- TASK -
Find all lines in the listing that include the word "Tiesitkö", then copy them.

- GIVEN RECORDS -
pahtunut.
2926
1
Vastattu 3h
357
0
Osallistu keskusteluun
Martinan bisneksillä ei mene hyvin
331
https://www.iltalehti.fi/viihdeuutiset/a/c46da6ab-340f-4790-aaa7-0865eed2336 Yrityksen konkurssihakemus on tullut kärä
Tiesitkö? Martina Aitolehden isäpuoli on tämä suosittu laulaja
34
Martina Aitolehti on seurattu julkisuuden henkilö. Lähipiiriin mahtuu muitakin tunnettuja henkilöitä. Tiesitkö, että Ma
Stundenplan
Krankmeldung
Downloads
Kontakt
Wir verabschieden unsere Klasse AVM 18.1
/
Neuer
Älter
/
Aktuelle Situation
* * *
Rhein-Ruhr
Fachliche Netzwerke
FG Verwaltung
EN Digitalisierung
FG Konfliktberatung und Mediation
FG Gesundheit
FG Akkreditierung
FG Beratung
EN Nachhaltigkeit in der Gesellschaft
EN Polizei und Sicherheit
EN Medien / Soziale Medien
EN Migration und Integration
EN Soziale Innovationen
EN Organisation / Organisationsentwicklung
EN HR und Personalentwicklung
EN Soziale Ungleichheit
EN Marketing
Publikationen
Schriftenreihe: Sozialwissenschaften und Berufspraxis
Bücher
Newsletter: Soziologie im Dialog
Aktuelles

- ANSWER TO THE PROBLEM -
Tiesitkö? Martina Aitolehden isäpuoli on tämä suosittu laulaja
Martina Aitolehti on seurattu julkisuuden henkilö. Lähipiiriin mahtuu muitakin tunnettuja henkilöitä. Tiesitkö, että Ma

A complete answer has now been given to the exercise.